Swarm mode has an internal DNS component that automatically assigns each service in the swarm a DNS entry. The swarm manager uses internal load balancing to distribute requests among services within the cluster based upon the DNS name of the service.


  • Cluster management integrated with Docker Engine: You don’t need additional orchestration software to create or manage a swarm.
  • Decentralized design: Instead of handling differentiation between node roles at deployment time, the Docker Engine handles any specialization at runtime. You can deploy both kinds of nodes, managers and workers, using the Docker Engine. This means you can build an entire swarm from a single disk image.
  • Declarative service model: Docker Engine uses a declarative approach to let you define the desired state of the various services in your application stack.
  • Scaling: For each service, you can declare the number of tasks you want to run. When you scale up or down, the swarm manager automatically adapts by adding or removing tasks to maintain the desired state.
  • Desired state reconciliation: if you set up a service to run 10 replicas of a container, and a worker machine hosting two of those replicas crashes, the manager creates two new replicas to replace the replicas that crashed. The swarm manager assigns the new replicas to workers that are running and available.

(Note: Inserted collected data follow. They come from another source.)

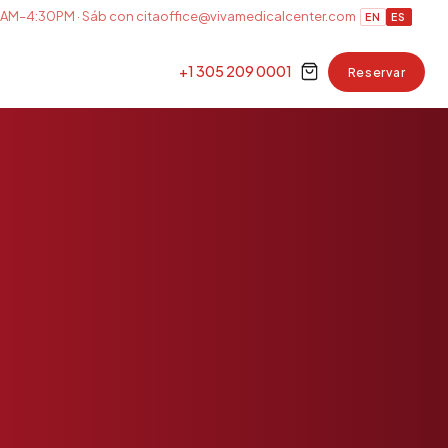
AM–4:30PM · Sáb con cita
office@vivamedicalcenter.com
EN
ES
+1 305 209 0001
Reservar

  • Multi-host networking: You can specify an overlay network for your services. The swarm manager automatically assigns addresses to the containers on the overlay network when it initializes or updates the application.
  • Service discovery: You can query every container running in the swarm through a DNS server embedded in the swarm.
  • Load balancing: Internally, the swarm lets you specify how to distribute service containers between nodes.
  • Secure by default: Each node in the swarm enforces TLS mutual authentication and encryption to secure communications between itself and all other nodes.
  • Rolling updates: At rollout time you can apply service updates to nodes incrementally. The swarm manager lets you control the delay between service deployment to different sets of nodes. If anything goes wrong, you can roll back to a previous version of the service.